All of which is factual but doesn’t tell you anything about what makes him tick. “And?”

“And then”—he looks lost for a few seconds, then blinks rapidly—“my mother got lung cancer. Looked like a treatable one at first, but turned nasty—she ended up needing bleeding-edge immune system treatments that hadn’t been approved by NICE, so I paid for them. Sophie kicked in a little as well, but she and Bill had the kids to look after. For a time it looked as if Mum was in remission, but then she caught multidrug-resistant pneumonia, and that was it.”

He shudders a little as you mentally kick yourself for being a prying bitch: It’s not the explanation you were after, but it puts things in perspective. Change the subject, dammit. “Writing games pays that well?”

He stares at his glass. “It pays pretty well. I should consider myself lucky, that’s what Sophie—my sister—keeps telling me. It just doesn’t seem…” He takes another mouthful of beer. “Here, look. This glass. There’s about half a pint in it, right? An optimist: It’s half-full. The pessimist: It’s half-empty. Right now, for the past year, I’ve been looking at a half-empty glass. Then last week my employers poured piss in it. This morning, the fairy godmother at AlfaGuru just handed me a shot of single malt. I’d like to apologize in advance if I look a bit green about the gills, it’s been a hell of a roller-coaster ride.”
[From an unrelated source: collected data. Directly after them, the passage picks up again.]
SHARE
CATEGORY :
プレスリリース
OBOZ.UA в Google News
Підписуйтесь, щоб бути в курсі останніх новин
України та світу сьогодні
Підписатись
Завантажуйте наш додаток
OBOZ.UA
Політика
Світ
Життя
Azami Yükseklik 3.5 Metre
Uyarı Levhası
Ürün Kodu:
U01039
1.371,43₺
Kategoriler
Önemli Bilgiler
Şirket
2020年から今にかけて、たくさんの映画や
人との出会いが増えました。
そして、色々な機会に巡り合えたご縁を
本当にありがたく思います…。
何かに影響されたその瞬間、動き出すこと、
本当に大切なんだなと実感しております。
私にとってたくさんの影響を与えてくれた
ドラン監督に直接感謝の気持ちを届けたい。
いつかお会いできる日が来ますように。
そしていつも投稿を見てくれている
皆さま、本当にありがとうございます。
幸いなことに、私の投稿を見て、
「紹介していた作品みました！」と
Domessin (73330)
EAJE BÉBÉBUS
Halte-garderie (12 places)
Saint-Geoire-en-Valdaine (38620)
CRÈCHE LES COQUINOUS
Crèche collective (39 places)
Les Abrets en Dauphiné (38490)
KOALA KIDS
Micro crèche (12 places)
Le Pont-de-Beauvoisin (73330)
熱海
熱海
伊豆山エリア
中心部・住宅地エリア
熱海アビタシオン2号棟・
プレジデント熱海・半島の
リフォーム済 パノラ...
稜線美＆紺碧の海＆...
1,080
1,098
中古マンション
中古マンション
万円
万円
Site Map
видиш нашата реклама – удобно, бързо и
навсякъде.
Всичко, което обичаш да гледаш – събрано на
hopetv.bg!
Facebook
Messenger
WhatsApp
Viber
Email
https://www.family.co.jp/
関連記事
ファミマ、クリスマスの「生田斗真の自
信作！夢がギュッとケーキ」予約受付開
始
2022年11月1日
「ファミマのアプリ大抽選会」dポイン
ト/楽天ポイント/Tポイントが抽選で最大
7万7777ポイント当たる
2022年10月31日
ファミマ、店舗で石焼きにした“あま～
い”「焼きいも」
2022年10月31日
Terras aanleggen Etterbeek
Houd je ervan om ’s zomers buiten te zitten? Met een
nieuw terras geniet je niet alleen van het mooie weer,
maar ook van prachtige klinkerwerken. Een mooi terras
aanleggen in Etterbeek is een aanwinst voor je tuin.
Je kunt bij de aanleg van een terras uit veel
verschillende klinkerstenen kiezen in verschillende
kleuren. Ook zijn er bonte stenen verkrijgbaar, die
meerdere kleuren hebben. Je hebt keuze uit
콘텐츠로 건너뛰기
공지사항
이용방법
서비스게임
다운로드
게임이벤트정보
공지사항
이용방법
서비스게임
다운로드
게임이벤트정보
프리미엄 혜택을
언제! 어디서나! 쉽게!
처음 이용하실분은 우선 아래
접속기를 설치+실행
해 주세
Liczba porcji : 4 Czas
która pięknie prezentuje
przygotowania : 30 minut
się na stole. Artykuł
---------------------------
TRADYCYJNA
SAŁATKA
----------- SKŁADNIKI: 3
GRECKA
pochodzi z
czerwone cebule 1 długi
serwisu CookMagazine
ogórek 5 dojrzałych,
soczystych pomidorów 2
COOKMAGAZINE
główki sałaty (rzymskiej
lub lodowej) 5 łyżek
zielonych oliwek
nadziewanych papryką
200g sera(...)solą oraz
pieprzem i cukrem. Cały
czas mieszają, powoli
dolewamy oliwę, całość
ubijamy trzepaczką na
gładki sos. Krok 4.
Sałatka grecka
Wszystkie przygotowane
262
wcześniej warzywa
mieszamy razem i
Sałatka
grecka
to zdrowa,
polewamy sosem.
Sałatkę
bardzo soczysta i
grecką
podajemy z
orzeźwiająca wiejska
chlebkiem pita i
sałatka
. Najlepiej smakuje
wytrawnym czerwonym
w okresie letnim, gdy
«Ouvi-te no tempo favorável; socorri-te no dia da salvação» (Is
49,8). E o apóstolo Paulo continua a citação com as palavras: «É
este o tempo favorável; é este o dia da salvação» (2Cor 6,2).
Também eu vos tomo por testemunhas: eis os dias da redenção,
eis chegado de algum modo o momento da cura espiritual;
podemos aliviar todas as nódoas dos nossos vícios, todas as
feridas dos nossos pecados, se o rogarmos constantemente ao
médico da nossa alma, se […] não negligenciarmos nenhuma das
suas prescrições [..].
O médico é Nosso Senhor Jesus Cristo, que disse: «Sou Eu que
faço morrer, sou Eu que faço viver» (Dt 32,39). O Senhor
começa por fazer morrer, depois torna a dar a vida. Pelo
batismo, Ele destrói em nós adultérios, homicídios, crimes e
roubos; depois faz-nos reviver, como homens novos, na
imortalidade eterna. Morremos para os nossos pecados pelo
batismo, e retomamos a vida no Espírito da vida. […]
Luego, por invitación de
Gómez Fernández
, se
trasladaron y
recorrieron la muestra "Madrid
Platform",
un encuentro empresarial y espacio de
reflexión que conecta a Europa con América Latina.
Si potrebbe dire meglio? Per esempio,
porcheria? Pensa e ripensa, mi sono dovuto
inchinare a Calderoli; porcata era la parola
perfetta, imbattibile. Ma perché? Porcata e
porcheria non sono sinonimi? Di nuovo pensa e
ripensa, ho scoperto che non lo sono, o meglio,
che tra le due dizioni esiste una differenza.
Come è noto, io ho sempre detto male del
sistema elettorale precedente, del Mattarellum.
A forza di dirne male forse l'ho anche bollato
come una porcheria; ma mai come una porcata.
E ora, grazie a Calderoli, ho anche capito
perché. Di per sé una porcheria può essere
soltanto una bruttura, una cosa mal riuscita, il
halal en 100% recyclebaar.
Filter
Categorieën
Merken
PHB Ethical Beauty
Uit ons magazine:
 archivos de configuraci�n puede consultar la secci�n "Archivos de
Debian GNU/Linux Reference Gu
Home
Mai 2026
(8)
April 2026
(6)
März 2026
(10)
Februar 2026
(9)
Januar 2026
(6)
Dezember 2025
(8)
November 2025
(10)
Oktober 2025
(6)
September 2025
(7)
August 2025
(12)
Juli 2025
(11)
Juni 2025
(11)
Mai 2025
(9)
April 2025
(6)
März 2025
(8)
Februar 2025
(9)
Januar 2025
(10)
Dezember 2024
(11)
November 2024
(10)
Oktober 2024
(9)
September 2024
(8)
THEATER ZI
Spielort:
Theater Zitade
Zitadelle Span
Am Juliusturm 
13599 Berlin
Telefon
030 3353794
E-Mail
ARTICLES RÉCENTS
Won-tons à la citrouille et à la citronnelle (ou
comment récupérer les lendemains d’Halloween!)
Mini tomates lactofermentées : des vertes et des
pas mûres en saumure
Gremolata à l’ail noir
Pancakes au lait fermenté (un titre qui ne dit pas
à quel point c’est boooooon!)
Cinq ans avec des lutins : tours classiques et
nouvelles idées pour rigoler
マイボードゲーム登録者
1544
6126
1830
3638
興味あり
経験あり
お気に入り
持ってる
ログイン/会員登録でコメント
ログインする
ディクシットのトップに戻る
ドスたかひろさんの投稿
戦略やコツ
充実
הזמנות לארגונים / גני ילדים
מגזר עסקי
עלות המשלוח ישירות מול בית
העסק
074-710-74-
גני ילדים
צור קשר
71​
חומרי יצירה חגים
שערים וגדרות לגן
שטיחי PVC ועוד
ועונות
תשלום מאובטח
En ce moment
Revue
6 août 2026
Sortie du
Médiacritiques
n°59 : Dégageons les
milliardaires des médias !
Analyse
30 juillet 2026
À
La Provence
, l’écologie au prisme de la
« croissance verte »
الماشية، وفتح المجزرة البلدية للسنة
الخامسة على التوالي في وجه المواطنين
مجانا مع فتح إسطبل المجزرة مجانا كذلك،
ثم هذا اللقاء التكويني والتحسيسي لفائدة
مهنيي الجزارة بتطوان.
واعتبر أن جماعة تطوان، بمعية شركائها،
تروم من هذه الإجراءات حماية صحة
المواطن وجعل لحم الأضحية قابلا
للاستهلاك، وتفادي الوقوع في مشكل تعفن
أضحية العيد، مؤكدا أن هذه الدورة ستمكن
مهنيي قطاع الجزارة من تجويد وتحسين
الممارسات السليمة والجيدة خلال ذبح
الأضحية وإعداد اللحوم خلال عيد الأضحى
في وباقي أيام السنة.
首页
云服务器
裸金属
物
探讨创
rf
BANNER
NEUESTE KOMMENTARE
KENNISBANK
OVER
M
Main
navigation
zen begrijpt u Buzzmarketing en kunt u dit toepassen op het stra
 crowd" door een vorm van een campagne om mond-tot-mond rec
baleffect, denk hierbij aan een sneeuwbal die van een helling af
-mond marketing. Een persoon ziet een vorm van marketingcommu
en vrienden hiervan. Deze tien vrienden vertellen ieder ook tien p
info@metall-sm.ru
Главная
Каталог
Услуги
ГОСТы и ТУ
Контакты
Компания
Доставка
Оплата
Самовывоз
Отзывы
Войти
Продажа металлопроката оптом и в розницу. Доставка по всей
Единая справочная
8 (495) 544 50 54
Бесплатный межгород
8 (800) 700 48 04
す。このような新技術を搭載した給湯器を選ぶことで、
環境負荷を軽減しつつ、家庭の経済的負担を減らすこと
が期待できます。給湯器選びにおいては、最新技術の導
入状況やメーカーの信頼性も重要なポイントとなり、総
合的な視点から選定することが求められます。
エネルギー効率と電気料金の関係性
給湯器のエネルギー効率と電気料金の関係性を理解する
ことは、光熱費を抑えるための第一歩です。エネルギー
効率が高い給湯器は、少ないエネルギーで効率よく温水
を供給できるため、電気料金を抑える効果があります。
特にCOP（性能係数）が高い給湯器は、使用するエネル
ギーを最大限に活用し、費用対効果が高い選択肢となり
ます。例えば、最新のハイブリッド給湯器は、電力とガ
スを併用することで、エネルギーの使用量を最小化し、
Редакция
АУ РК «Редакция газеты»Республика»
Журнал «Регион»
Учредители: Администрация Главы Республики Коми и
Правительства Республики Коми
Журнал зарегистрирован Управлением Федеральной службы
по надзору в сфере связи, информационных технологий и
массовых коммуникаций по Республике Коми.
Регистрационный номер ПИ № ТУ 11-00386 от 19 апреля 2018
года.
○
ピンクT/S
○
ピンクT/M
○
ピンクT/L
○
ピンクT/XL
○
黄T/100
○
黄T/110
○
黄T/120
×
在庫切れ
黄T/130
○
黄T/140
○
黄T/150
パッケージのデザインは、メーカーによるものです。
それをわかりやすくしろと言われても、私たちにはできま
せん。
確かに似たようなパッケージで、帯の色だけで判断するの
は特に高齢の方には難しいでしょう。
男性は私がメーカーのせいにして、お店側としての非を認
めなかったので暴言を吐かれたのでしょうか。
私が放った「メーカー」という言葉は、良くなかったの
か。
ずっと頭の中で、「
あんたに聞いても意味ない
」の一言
Shit. You choose your next words carefully: “The glass isn’t half-empty or half-full. What you’re looking at is half a pint of depreciable assets sitting in a pint of capital infrastructure that can be amortized over two accounting periods.”

Jack chuckles. “That’s the finance version, is it?”

“I think so.” You pause. “Is there an engineering one?”

“Let me see.” He stares at the glass. “Yes! It’s quite simple: That’s half a pint, all that’s wrong is the glass is twice as big as it needs to be.”

“Right.” Your own glass is going down, you notice. “The reenactor’s version: The glass should be made of pigskin and the beer’s historically inauthentic.”

“The police officer’s version—” There’s a maniacal cackling noise from Jack’s pocket. “’Scuse me.” He pulls out his phone. “Yes? Who is—hello?” Pause. “Hello?” Pause. “This isn’t funny,” he says, in an odd tone of voice. “Who are you? What do you want?” Pause. “Hello? Hello?”

He puts the phone down carefully, as if he’s afraid it’ll bite him.

“What was that?” You ask.

“I don’t know.” He picks up his glass and chugs half the content straight down. “Number withheld. If it happens again, I think I need to talk to the police.”

“What?” You stare at him. “Have you got a stalker, or something?”

“I don’t know.” He looks puzzled, now. “It was—it sounded like a school playground, you know? Kids shouting, for about five seconds. Then a voice said, ‘Think of her children,’ and hung up.” Puzzlement is turning into perplexity on his face. Whatever the caller might have thought, Jack clearly doesn’t know what it’s all about. And neither do you, you realize, with a hollow feeling in your guts.

“Any ex-girlfriends?” you ask, trying to keep your tone light.

“Not since Mum got sick.” He twitches and you think, You poor bastard: There’s a nasty little story there, of that you can be sure, but now’s not the time to go digging. “Before you ask, no, I have never been married, and I don’t know any raging bampots of the first water who hang around playgrounds recording…voices…” He trails off.

“What is it?”

“Nah, can’t be happening,” he mumbles to himself. “Nobody’d be crazy enough to try to make me drop this job by threatening Elsie and Mary, would they? Sophie’s daughters,” he adds after a second. “They’d have to be nuts, wouldn’t they?”

You’re gripping the edge of the table way too tight, tense with unwelcome memories that he’s just summoned like spirits from the vasty deep. “I think you’d better report this to the police,” you hear yourself telling him, as if from the other end of a dark tunnel. “Just in case.” And hope to hell that’s all it is, a wrong number, a prank call. Because the alternative isn’t something you want to think about.